Sergei Duvanov, deputy director of the Kazakhstan International Bureau for Human Rights and Rule of Law, accuses the U.S. of siding with vicious dictators against the millions of people they oppress. "Nazarbayev was very glad to hear what Cheney had to say, and understood it as carte blanche to come down harder on the opposition," Duvanov, a former journalist who spent a year and a half in a Kazakh prison on rape charges trumped up to silence his pro-democracy reporting, said. "He now understands that building democracy is not as important as oil and economic stability."
At first glance Kazakhstan appears to be booming. The country is "overrun with construction cranes," reports the New York Times. Almaty has its first French restaurant. There's even a Kazakh edition of Cosmopolitan magazine. But there are two economies, one for a tiny portion of wealthy elites, the other for everyone else. The Red Cross says that "three-quarters of Kazakhstan's 15.7 million population [lives] below the poverty line." Poverty is getting worse as spending by corrupt government officials and their oil-connected benefactors fuels inflation.
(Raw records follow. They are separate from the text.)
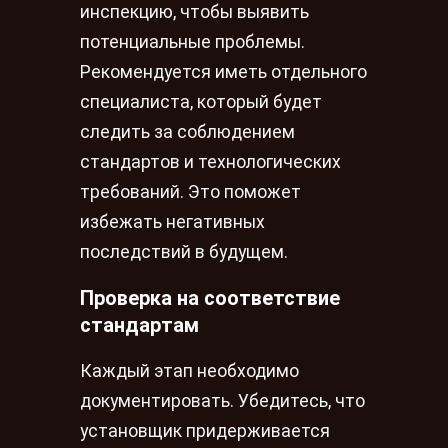
инспекцию, чтобы выявить
потенциальные проблемы.
Рекомендуется иметь отдельного
специалиста, который будет
следить за соблюдением
стандартов и технологических
требований. Это поможет
избежать негативных
последствий в будущем.
Проверка на соответствие
стандартам
Каждый этап необходимо
документировать. Убедитесь, что
установщик придерживается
Someday, inevitably, those millions of Kazakhs will liberate themselves from Nazarbayev's rule. They, not him, will control the world's largest untapped oil reserves. And they won't forget America's role in prolonging their agony.
Ted Rall is the author of "Silk Road to Ruin: Is Central Asia the New Middle East? ," an analysis of America's next big foreign policy challenge.